One of the elements in Bradwell v. State of Illinois making this case still interesting is that it involves interpretation of the 14th Amendment to the constitution of the United States. Does denying a married woman the right to be admitted to the bar impair the “privileges and immunities” of a United States citizen? On April 15, 1873, the Supreme Court ruled that this was not “obnoxious to the charge of abridging any of the privileges and immunities of citizens of the United States”. In 1890 the Illinois Supreme Court, acting on its own, finally allowed Myra Bradwell to practice law. Long before 1890 Bradwell had become a well-known lawyer as founder of the Chicago Legal News (1868).

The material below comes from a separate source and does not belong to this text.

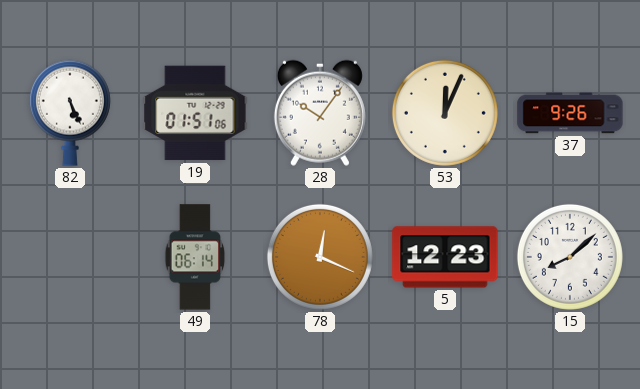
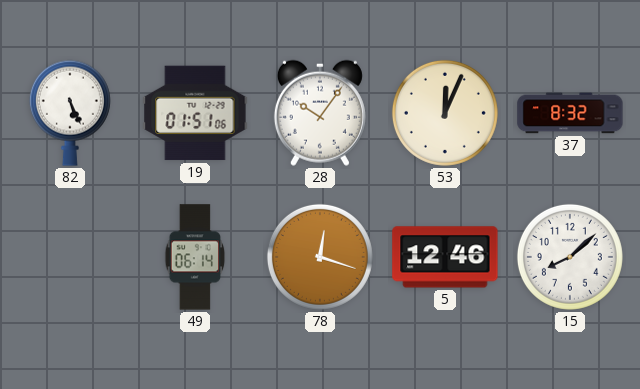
37: 9:26 -> 8:32
78: 12:19 -> 12:18
5: 12:23 -> 12:46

I could easily continue reaping the fruits brought together at the WLH project and elsewhere, like the short notice in the online exhibit Outspoken: Chicago’s Free Speech Tradition of the Newberry Library, Chicago, but it is more interesting to read the case, to ponder the arguments used in the nineteenth century, to look at the video of the re-enactment and to consider the new arguments presented. Of course much more can be said about American women lawyers, but for today I leave it to you to start further research for example at the history section of the website of the American National Conference of Women Bar Associations.
A Dutch twist
For your convenience I will end here with more information about the other links on women’s history I wrote about earlier, giving this post, too, the customary Dutch twist. The International Institute for Social History (IISH) in Amsterdam has a fine links selection on women’s history. The IISH maintains the Virtual Library Women’s History, a gateway to women’s history, and ViVa Women’s History, an online current bibliography of women’s and gender history, both indispensable research tools. I noticed earlier on also the IntLawGrrls blog where Bradwell figured in 2009 in the On this Day section. Aletta, formerly known as the International Archive for the Women’s Movement, also based in Amsterdam, has an open access image database. The name Aletta comes from the first Dutch female physician Aletta Jacobs (1854-1929), a pioneer of women’s liberation. She married to the Dutch politician Carel Victor Gerritsen (1850-1905). The Gerritsen collection with early books on the history of the women’s movement has been digitized, but is accessible only at subscribing libraries and their card holders, and for card holders of the Aletta Institute. This enables you to use two other digital collections at the Aletta Institute as well.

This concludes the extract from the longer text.